Collected data:
*** Block opens ***
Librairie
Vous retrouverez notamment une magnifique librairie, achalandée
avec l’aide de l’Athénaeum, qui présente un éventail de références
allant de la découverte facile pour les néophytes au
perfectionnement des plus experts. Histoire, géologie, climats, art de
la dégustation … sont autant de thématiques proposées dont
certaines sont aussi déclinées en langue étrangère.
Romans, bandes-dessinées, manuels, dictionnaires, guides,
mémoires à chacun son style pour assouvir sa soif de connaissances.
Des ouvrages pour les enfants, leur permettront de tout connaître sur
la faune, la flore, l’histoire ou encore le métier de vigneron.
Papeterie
*** Block closes ***
YOUR OBJECTIVE: What needs duplicating is the run of lines from the one containing "avec l’aide de" through the last line of the entries above, exact and complete.

ANSWER TO THE PROBLEM:
avec l’aide de l’Athénaeum, qui présente un éventail de références
allant de la découverte facile pour les néophytes au
perfectionnement des plus experts. Histoire, géologie, climats, art de
la dégustation … sont autant de thématiques proposées dont
certaines sont aussi déclinées en langue étrangère.
Romans, bandes-dessinées, manuels, dictionnaires, guides,
mémoires à chacun son style pour assouvir sa soif de connaissances.
Des ouvrages pour les enfants, leur permettront de tout connaître sur
la faune, la flore, l’histoire ou encore le métier de vigneron.
Papeterie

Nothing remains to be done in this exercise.